In cross validation, the classifier is trained on a set of labels (training set), then tested on a set of labels held-out of the training set (testing set). This is used to estimate the accuracy of the classifier.
In Rotta, we use a 10-fold cross validation technique. Here, the classifier is trained on a training set of 9 labeled videos and tested on a testing set of 1 randomly selected video. The accuracy of the classifier is recorded. This process (training on 9 videos and testing on 1 held out video) is repeated 9 more times until each video has been the ‘test’ video. The mean and median of the accuracies across all trials are used as an estimation of the classifiers accuracy.

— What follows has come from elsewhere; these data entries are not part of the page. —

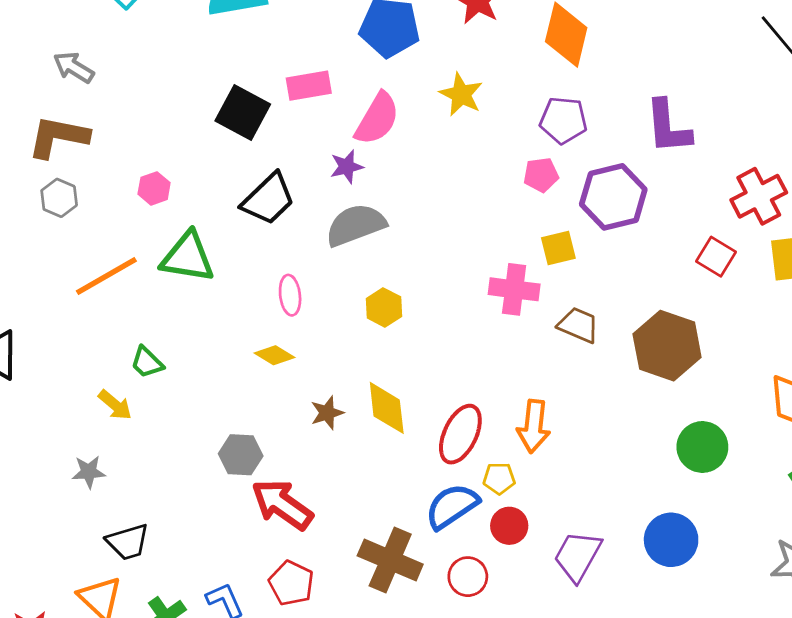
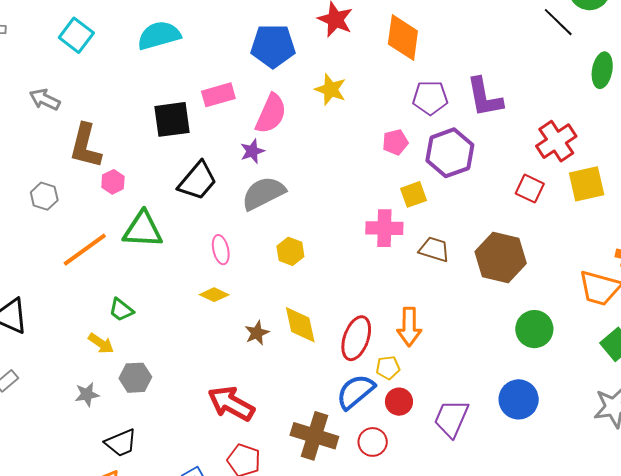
black square: (243, 112) -> (172, 119), turned -30
purple pentagon: (563, 120) -> (430, 98), moved
brown L-shape: (58, 137) -> (86, 146), moved, turned -81
gray hexagon: (241, 455) -> (135, 378), moved

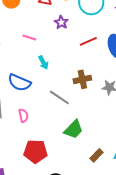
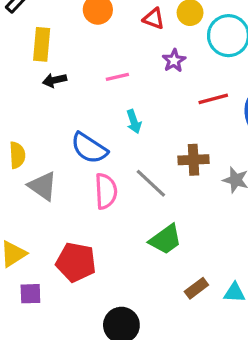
pink line: (29, 38) -> (117, 77), turned -40
pink semicircle: (23, 116) -> (106, 191), moved, size x1.5
red pentagon: (36, 151) -> (76, 262), moved

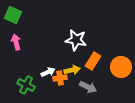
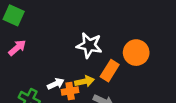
pink arrow: (16, 42) -> (17, 48), turned 63
orange circle: (121, 67) -> (136, 53), moved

Rotta works by computing features at each frame of a video based on the the coordinates of important body points on the mouse. The label given by the user for each frame is used to train a classifier. The ‘inputs’ for training a classifier are an important consideration, especially for time structured data; behaviors we would like to classify occur over variable lengths of time. Having the classifier train only on one video-frame at a time leaves it vulnerable to noise (or incorrect frame labels) and the classifier loses out on information about the transitions from frame to frame which make up a behavior. Window size helps improve the classifier by determining the amount of frames we want the classifier to look at to learn the behavior. Rotta computes window features, which are statistical measures of all the per-frame features inside that window. For example, if the window size is 6, Rotta looks at 6 frames around a labeled frame, computes window features using all those per-frame features, and then trains using window features. For a shorter behavior, the ideal window size may be small, while for a longer behavior, it may be large.